1

Topic: Time delay OpenCL&Opencv on Geforce videocards

I check usage possibility OpenCL&Opencv on videocards. Found one singularity for cards Geforce. Rendering on them goes fast, but here back coupling when it is necessary to take away the data from storage video goes very slowly, even more slowly, than it to do similarly on . On Intelovsky boards all transits bright. Here the tested code - cv:: Mat srcMat (sizeSrcCV, m_bRGB32? CV_8UC4: CV_8UC3, srcBuf); cv:: Mat dstMat (sizeDstCV, m_bRGB32? CV_8UC4: CV_8UC3, dstBuf); cv:: UMat dstUMat; cv:: resize (srcMat, dstUMat, sizeDstCV, 0, 0, m_nResizeMethod); RtlCopyMemory (dstMat.data, dstUMat.getMat (cv:: ACCESS_FAST).data, nLenActual); Brakes on dstUMat.getMat ().
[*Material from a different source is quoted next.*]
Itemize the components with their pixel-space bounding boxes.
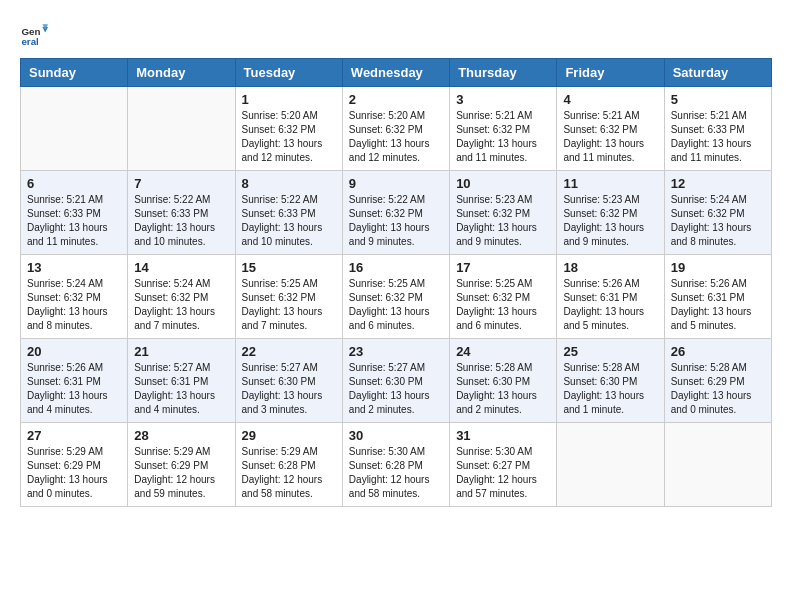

Is as it to overcome, can use for them cuda?

2

Re: Time delay OpenCL&Opencv on Geforce videocards

Hello, Vicul, you wrote: V> Brakes on dstUMat.getMat (). Is as it to overcome, can use for them cuda? Hardly helps. Storage is arranged so that copying in video storage happens much faster, than reversely. With the built in Intelovsky cards it is better, because there storage anywhere and is not copied, and initially is in system memory. Therefore it is necessary to set up algorithms: 1. To fulfill a handling full stroke on GPU and not to copy anything back. 2. If we process video it is possible to combine copying with calculations, receiving a log on one frame. Roughly speaking, while results of handling of the previous frame are copied reversely, we already launched the following frame on handling.

3

Re: Time delay OpenCL&Opencv on Geforce videocards

V> Brakes on dstUMat.getMat (). Is as it to overcome, can use for them cuda? I suspect that resize simply creates the task and sends it on GPU, therefore this method is quickly returned. And here when you requested result (getMat) waiting of its readiness and copying begins. Possible decisions described above Nuzhny

4

Re: Time delay OpenCL&Opencv on Geforce videocards

N> 1. To fulfill a handling full stroke on GPU and not to copy anything back. No so it does not turn out. All should be processed in the separate filter and be transferred to another. I started it is everything to discharge the main percents on CV functions. And here it is impossible how to be played by storage contexts, well type, to specify to the videocard to use system memory? N> 2. If we process video it is possible to combine copying with calculations, receiving a log on one frame. Roughly speaking, while results of handling of the previous frame are copied reversely, we already launched the following frame on handling. I will try. But I think there one frame not to manage. There logs big jump.

5

Re: Time delay OpenCL&Opencv on Geforce videocards

Hello, Vicul, you wrote: V> Is not present, so it does not turn out. All should be processed in the separate filter and be transferred to another. V> I started it is everything to discharge the main percents on CV functions. And here it is impossible how to be played by storage contexts, V> well type, to specify to the videocard to use system memory? Well, it contradicts iron a little: there is a system memory, the bus, then video (global memory and constant memory). There are deeper layers Further, but is not mandatory. Directly to address to system memory videocard multiprocessors are not able. There is a mechanism which is called pinned memory, but it especially does not help. Better  it is architectural, that on a maximum to eliminate copying.

6

Re: Time delay OpenCL&Opencv on Geforce videocards

N> Well,   it is architectural, that on a maximum to eliminate copying of Thanks for the information, I will try.

7

Re: Time delay OpenCL&Opencv on Geforce videocards

N> it is better  it architecturally that on maximum to eliminate copying. If to transfer all mathematics on video storage, the question arises and how to be with rendering on the end? Opencv works only with the windows that is not absolutely convenient. I normally for this purpose use DirectShow filters, type VMR9 or EVR which are anchored with the created window on hwnd. And, schedule video there is connected by the automatic machine. But then I again should do copying all too to tire out the processed frames on this . Hence, to me it is necessary new  on the basis of the same EVR in which it is necessary to thrust all my mathematics. To write EVR from zero it would not be desirable. Can be eat the basic code such  on which basis it is possible to create specific ? Or there is other decision?

8

Re: Time delay OpenCL&Opencv on Geforce videocards

Hello, Vicul, you wrote: V> If to transfer all mathematics on video storage, the question arises and how to be with rendering on the end? I in DirectShow do not understand, but from OpenCL always it is possible to deduce result on OpenGL a texture without copyings in system memory. Probably, also it is possible and on DX a texture. Or you another mean something? What besides?